Task brief | Leave out the pictures and output exactly the lines below from the one with "To listen to" down to the one with "for the repeated", both of them included.

::::::::

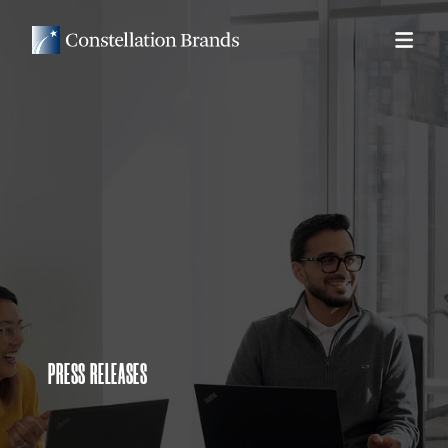
PRESS RELEASES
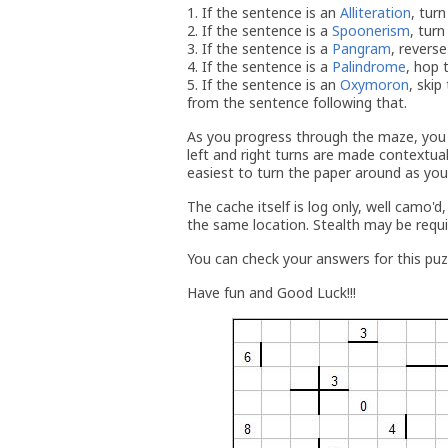
1. If the sentence is an
Alliteration
, turn
2. If the sentence is a
Spoonerism
, turn
3. If the sentence is a
Pangram
, reverse
4. If the sentence is a
Palindrome
, hop 
5. If the sentence is an
Oxymoron
, ski
from the sentence following that.
As you progress through the maze, you w
left and right turns are made contextual
easiest to turn the paper around as you 
The cache itself is log only, well camo'd
the same location. Stealth may be requi
You can check your answers for this pu
Have fun and Good Luck!!!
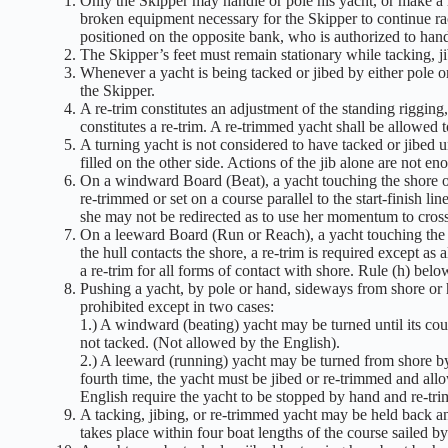
Only the Skipper may handle or pole his yacht, or make a re
broken equipment necessary for the Skipper to continue rac
positioned on the opposite bank, who is authorized to hand
The Skipper’s feet must remain stationary while tacking, ji
Whenever a yacht is being tacked or jibed by either pole or
the Skipper.
A re-trim constitutes an adjustment of the standing rigging,
constitutes a re-trim. A re-trimmed yacht shall be allowed 
A turning yacht is not considered to have tacked or jibed 
filled on the other side. Actions of the jib alone are not en
On a windward Board (Beat), a yacht touching the shore or
re-trimmed or set on a course parallel to the start-finish li
she may not be redirected as to use her momentum to cross t
On a leeward Board (Run or Reach), a yacht touching the s
the hull contacts the shore, a re-trim is required except as 
a re-trim for all forms of contact with shore. Rule (h) bel
Pushing a yacht, by pole or hand, sideways from shore or he
prohibited except in two cases:
1.) A windward (beating) yacht may be turned until its course
not tacked. (Not allowed by the English).
2.) A leeward (running) yacht may be turned from shore by 
fourth time, the yacht must be jibed or re-trimmed and all
English require the yacht to be stopped by hand and re-tri
A tacking, jibing, or re-trimmed yacht may be held back and
takes place within four boat lengths of the course sailed by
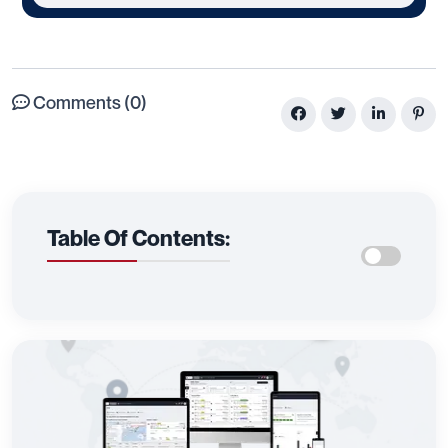
Comments (0)
Table Of Contents:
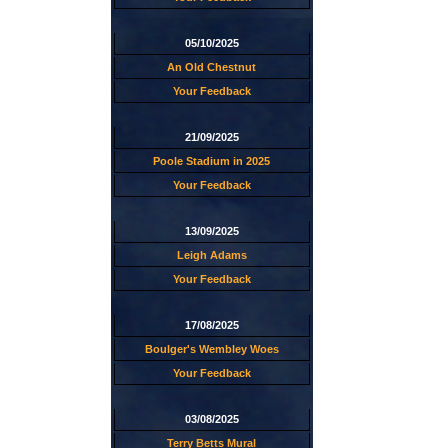
05/10/2025
An Old Chestnut
Your Feedback
21/09/2025
Poole Stadium in 2025
Your Feedback
13/09/2025
Leigh Adams
Your Feedback
17/08/2025
Boulger's Wembley Woes
Your Feedback
03/08/2025
Terry Betts Mural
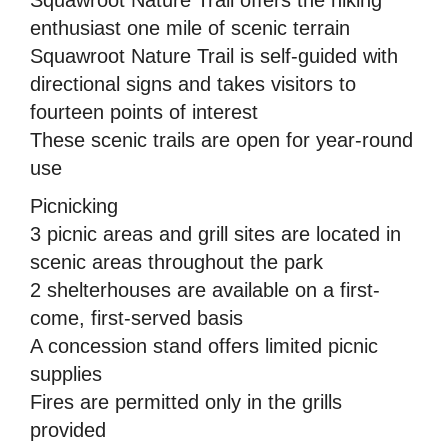
enthusiast one mile of scenic terrain
Squawroot Nature Trail is self-guided with
directional signs and takes visitors to
fourteen points of interest
These scenic trails are open for year-round
use
Picnicking
3 picnic areas and grill sites are located in
scenic areas throughout the park
2 shelterhouses are available on a first-
come, first-served basis
A concession stand offers limited picnic
supplies
Fires are permitted only in the grills
provided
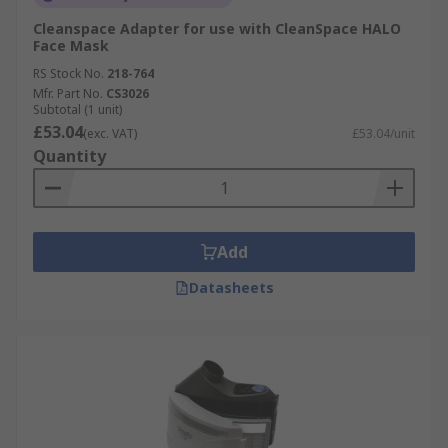
Cleanspace Adapter for use with CleanSpace HALO
Face Mask
RS Stock No.
218-764
Mfr. Part No.
CS3026
Subtotal (1 unit)
£53.04
(exc. VAT)
£53.04/unit
Quantity
Add
Datasheets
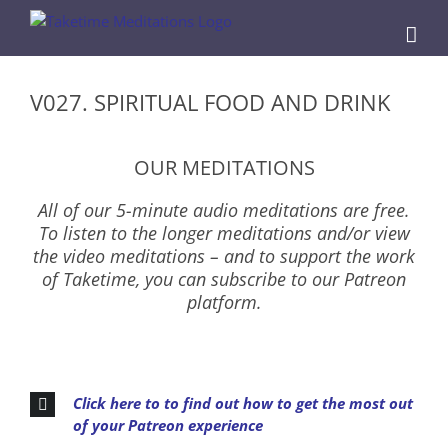
Skip
to
content
V027. SPIRITUAL FOOD AND DRINK
OUR MEDITATIONS
All of our 5-minute audio meditations are free.
To listen to the longer meditations and/or view
the video meditations – and to support the work
of Taketime, you can subscribe to our Patreon
platform.
Click here to to find out how to get the most out
of your Patreon experience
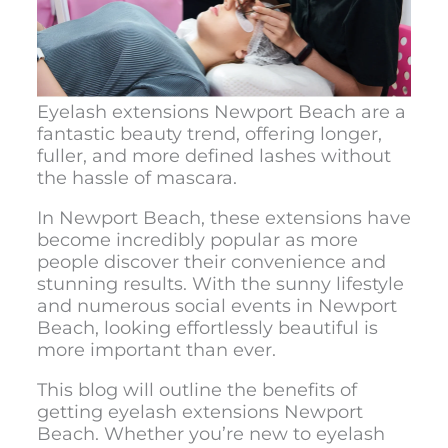
Eyelash extensions Newport Beach
are a
fantastic beauty trend, offering longer,
fuller, and more defined lashes without
the hassle of mascara.
In Newport Beach, these extensions have
become incredibly popular as more
people discover their convenience and
stunning results. With the sunny lifestyle
and numerous social events in Newport
Beach, looking effortlessly beautiful is
more important than ever.
This blog will outline the benefits of
getting
eyelash extensions Newport
Beac
h. Whether you’re new to eyelash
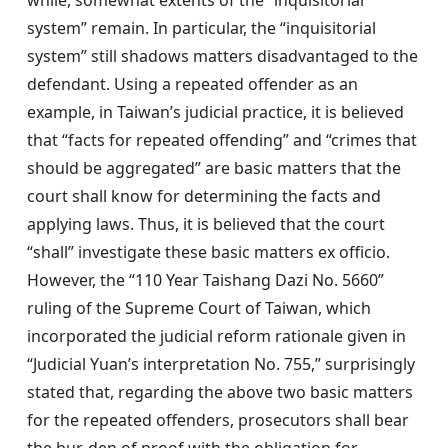
system” remain. In particular, the “inquisitorial
system” still shadows matters disadvantaged to the
defendant. Using a repeated offender as an
example, in Taiwan’s judicial practice, it is believed
that “facts for repeated offending” and “crimes that
should be aggregated” are basic matters that the
court shall know for determining the facts and
applying laws. Thus, it is believed that the court
“shall” investigate these basic matters ex officio.
However, the “110 Year Taishang Dazi No. 5660”
ruling of the Supreme Court of Taiwan, which
incorporated the judicial reform rationale given in
“Judicial Yuan’s interpretation No. 755,” surprisingly
stated that, regarding the above two basic matters
for the repeated offenders, prosecutors shall bear
the bur-den of proof with the obligation for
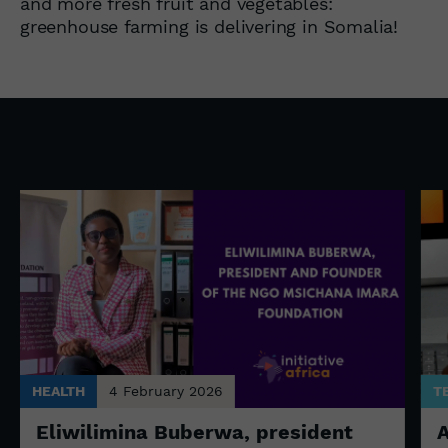
and more fresh fruit and vegetables:
greenhouse farming is delivering in Somalia!
HEALTH
4 February 2026
T
Eliwilimina Buberwa, president
A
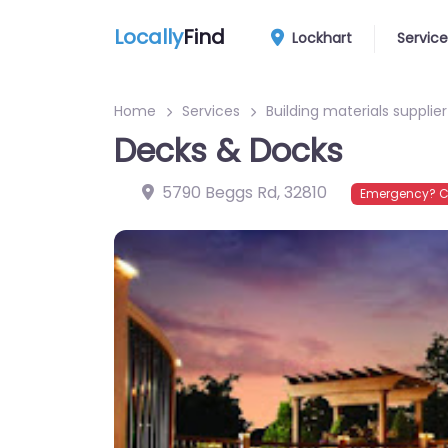
Locally
Find
Lockhart
Service
Home
Services
Building materials supplier
Decks & Docks
5790 Beggs Rd
,
32810
Emergency? C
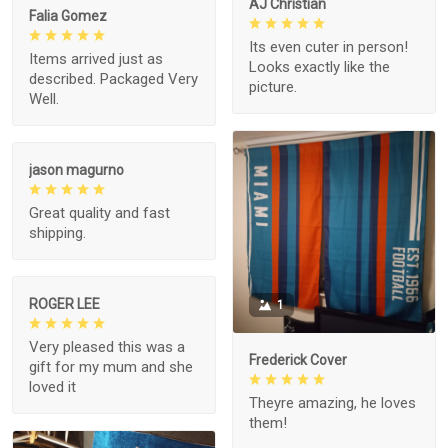
AJ Christian
Falia Gomez
Its even cuter in person!
Items arrived just as
Looks exactly like the
described. Packaged Very
picture.
Well.
jason magurno
Great quality and fast
shipping.
ROGER LEE
1
Very pleased this was a
Frederick Cover
gift for my mum and she
loved it
Theyre amazing, he loves
them!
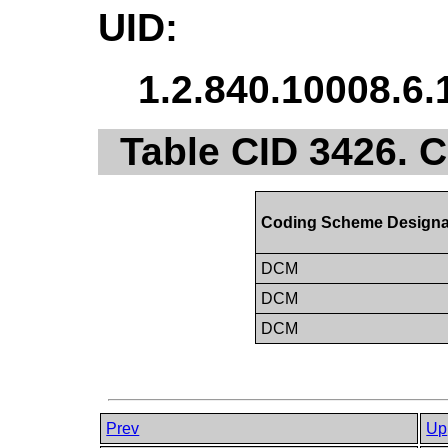
UID:
1.2.840.10008.6.
Table CID 3426.
Coding Scheme Designa
DCM
DCM
DCM
Prev
Up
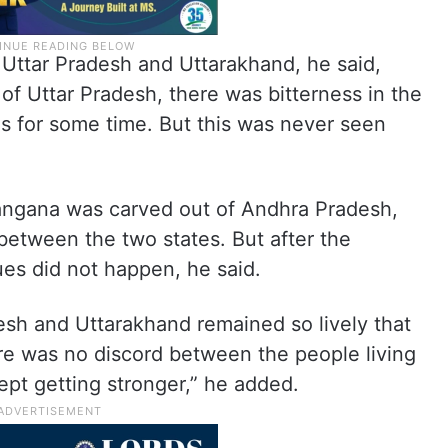
 Uttar Pradesh and Uttarakhand, he said,
of Uttar Pradesh, there was bitterness in the
s for some time. But this was never seen
langana was carved out of Andhra Pradesh,
between the two states. But after the
ues did not happen, he said.
esh and Uttarakhand remained so lively that
ere was no discord between the people living
kept getting stronger,” he added.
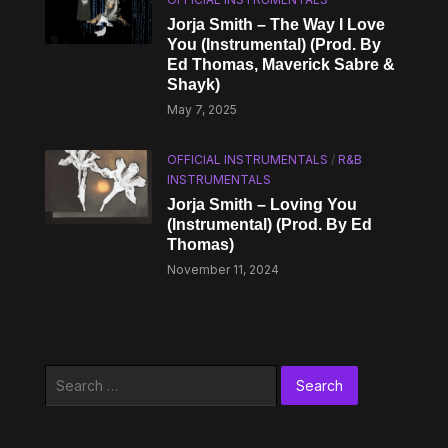
Jorja Smith – The Way I Love
You (Instrumental) (Prod. By
Ed Thomas, Maverick Sabre &
Shayk)
May 7, 2025
OFFICIAL INSTRUMENTALS
/
R&B
INSTRUMENTALS
Jorja Smith – Loving You
(Instrumental) (Prod. By Ed
Thomas)
November 11, 2024
Search
for:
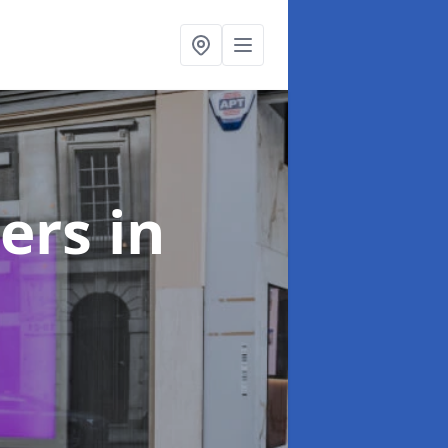
ters
in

::::::::

Solution to the exercise |
To listen to the longer meditations and/or view
the video meditations – and to support the work
of Taketime, you can subscribe to our Patreon
platform.
Click here to to find out how to get the most out
of your Patreon experience
Eyelash extensions Newport Beach
are a
fantastic beauty trend, offering longer,
fuller, and more defined lashes without
the hassle of mascara.
In Newport Beach, these extensions have
become incredibly popular as more
people discover their convenience and
stunning results. With the sunny lifestyle
and numerous social events in Newport
Beach, looking effortlessly beautiful is
more important than ever.
This blog will outline the benefits of
getting
eyelash extensions Newport
Beac
h. Whether you’re new to eyelash
system” remain. In particular, the “inquisitorial
system” still shadows matters disadvantaged to the
defendant. Using a repeated offender as an
example, in Taiwan’s judicial practice, it is believed
that “facts for repeated offending” and “crimes that
should be aggregated” are basic matters that the
court shall know for determining the facts and
applying laws. Thus, it is believed that the court
“shall” investigate these basic matters ex officio.
However, the “110 Year Taishang Dazi No. 5660”
ruling of the Supreme Court of Taiwan, which
incorporated the judicial reform rationale given in
“Judicial Yuan’s interpretation No. 755,” surprisingly
stated that, regarding the above two basic matters
for the repeated offenders, prosecutors shall bear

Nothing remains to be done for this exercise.